[Task directions] Check every line of the data below for the word "pour". Copy the ones that have it.

>>>

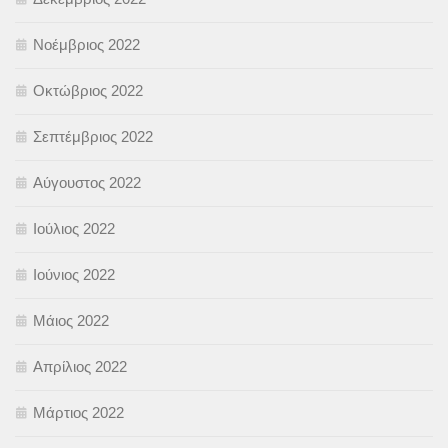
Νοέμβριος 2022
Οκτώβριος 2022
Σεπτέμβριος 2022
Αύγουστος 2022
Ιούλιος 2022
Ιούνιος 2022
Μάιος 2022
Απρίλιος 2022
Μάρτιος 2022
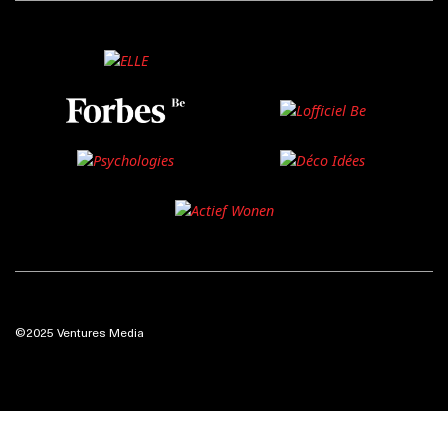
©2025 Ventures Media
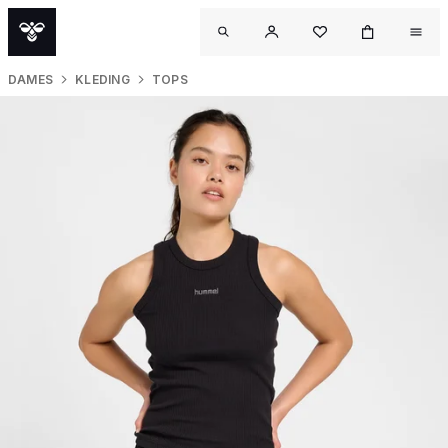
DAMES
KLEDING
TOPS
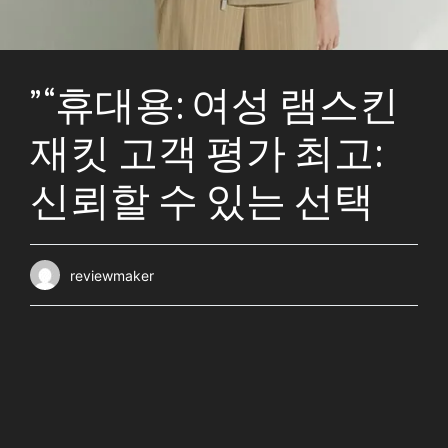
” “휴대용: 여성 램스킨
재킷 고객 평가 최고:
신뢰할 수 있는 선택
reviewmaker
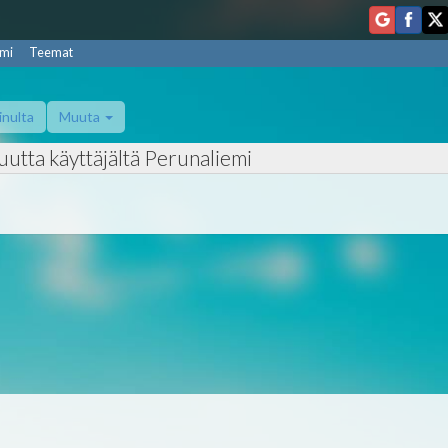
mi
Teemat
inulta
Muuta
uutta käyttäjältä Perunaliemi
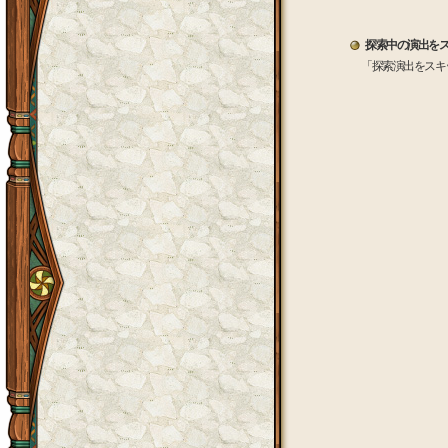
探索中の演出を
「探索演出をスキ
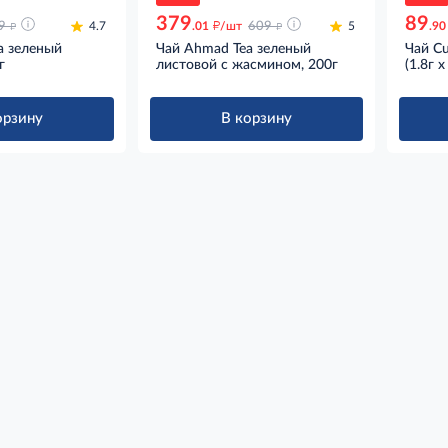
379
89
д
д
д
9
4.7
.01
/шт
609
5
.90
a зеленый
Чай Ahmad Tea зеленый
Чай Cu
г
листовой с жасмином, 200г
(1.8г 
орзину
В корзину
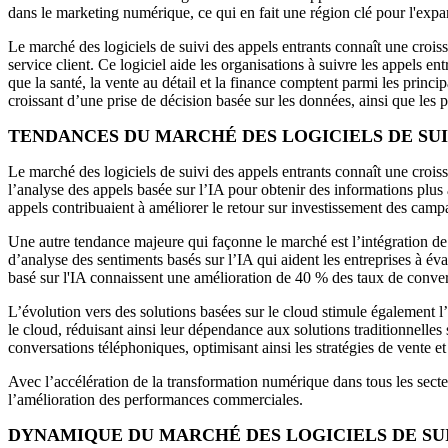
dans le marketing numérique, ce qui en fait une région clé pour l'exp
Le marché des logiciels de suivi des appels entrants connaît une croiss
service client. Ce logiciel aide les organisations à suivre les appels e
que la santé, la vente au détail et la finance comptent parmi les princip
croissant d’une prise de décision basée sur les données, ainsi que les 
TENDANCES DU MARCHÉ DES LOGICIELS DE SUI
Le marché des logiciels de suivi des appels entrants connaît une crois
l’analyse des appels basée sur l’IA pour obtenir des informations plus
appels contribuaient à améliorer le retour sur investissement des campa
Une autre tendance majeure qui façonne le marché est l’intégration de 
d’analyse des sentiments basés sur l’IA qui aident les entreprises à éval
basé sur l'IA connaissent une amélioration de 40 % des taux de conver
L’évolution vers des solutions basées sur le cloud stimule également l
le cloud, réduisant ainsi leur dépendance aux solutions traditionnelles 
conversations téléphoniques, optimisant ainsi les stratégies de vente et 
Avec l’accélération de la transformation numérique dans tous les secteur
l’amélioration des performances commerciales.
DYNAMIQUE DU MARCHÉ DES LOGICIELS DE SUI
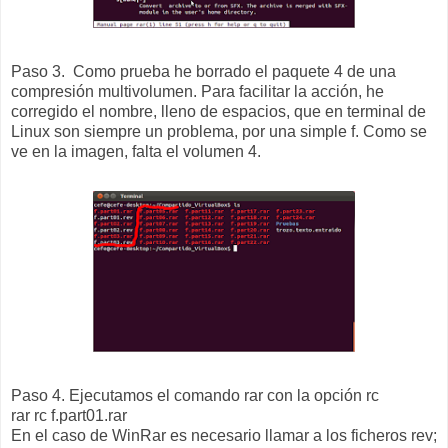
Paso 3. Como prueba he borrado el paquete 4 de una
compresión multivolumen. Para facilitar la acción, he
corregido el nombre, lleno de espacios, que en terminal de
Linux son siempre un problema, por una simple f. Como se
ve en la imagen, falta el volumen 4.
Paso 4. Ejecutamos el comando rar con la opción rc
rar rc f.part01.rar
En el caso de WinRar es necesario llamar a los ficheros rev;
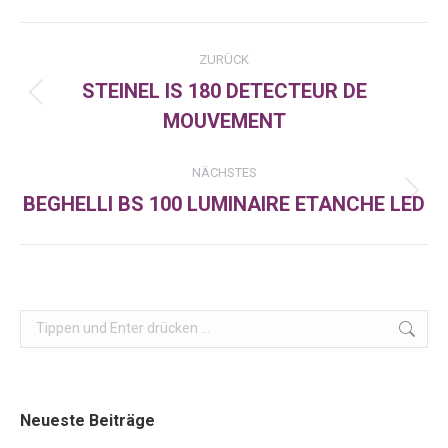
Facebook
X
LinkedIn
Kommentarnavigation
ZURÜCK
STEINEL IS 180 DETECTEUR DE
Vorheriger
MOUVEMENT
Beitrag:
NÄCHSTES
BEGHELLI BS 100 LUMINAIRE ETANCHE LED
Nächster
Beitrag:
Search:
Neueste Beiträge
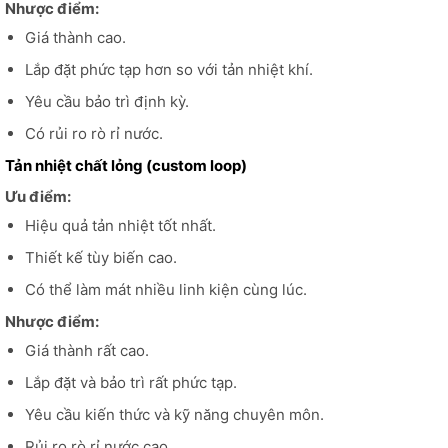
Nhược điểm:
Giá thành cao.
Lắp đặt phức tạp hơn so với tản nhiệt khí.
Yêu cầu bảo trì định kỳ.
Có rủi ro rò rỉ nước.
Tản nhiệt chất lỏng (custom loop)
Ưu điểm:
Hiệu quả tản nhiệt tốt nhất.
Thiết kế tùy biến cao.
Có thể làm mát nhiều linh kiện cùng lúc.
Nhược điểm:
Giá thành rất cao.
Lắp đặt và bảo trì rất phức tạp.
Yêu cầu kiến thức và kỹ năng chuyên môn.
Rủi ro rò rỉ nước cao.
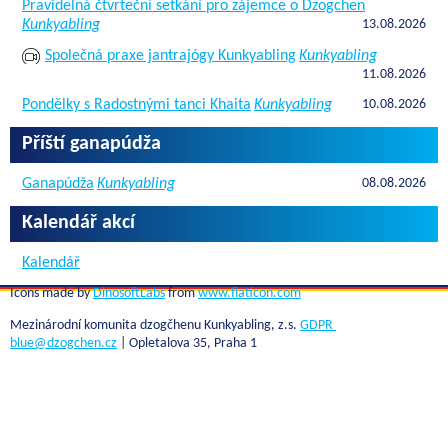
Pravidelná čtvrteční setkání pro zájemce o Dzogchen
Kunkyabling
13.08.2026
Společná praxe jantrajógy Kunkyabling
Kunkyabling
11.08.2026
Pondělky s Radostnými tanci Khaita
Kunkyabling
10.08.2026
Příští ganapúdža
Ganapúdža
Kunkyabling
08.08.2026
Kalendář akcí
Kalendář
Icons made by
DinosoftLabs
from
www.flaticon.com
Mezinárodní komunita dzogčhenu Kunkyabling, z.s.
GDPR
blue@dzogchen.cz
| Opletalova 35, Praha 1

<<<

[Your response]
dans le marketing numérique, ce qui en fait une région clé pour l'exp
l’analyse des appels basée sur l’IA pour obtenir des informations plus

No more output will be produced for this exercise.